Staff shortages have extended development timelines in municipalities across B.C.
The situation has become serious enough that a number municipalities now want to do something about it.
Councillors in Saanich approved a change to civic policies Jan. 22 that will tax new development and renovations to cover the resources and staff needed to support projects.
Tax revenue collected on the increase in value associated with new development and renovations will cover expenses associated with new development. Remaining funds once these line items are covered will then be used to reduce property taxes across all classes.
“The essence of this is that as a result of new construction, the new taxation is applied against costs to the municipality for further growth,” said Coun. Susan Brice, chair of Saanich’s finance committee.Coun. Karen Harper said the move underlines that in Saanich, growth pays for growth.Council also voted to maintain the existing split between business and residential tax rates. Currently, non-residential properties shoulder 23 per cent of the municipal tax burden while residential properties shoulder 77 per cent.

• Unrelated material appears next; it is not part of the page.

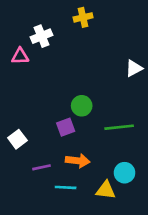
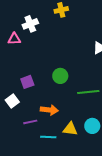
purple square: (66, 127) -> (27, 82), moved
orange arrow: (78, 161) -> (49, 110), moved
yellow triangle: (106, 190) -> (70, 129), moved

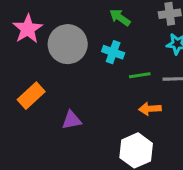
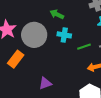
green arrow: (120, 17) -> (57, 14), moved
orange rectangle: (31, 96) -> (16, 59), moved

This works out to a commercial property tax rate 3.69 times that of the residential rate. Vancouver’s rate is 3.37 while the national average is 2.82, according to an analysis released last fall by market research firm Altus Group.
Brice said while businesses are paying a higher rate, it hasn’t been raised as an issue by business organizations.
Mayor Dean Murdock noted there’s always an opportunity to try to lighten the load and ensure that people are receiving good value for money, but at this point the district is “striking a reasonable balance.”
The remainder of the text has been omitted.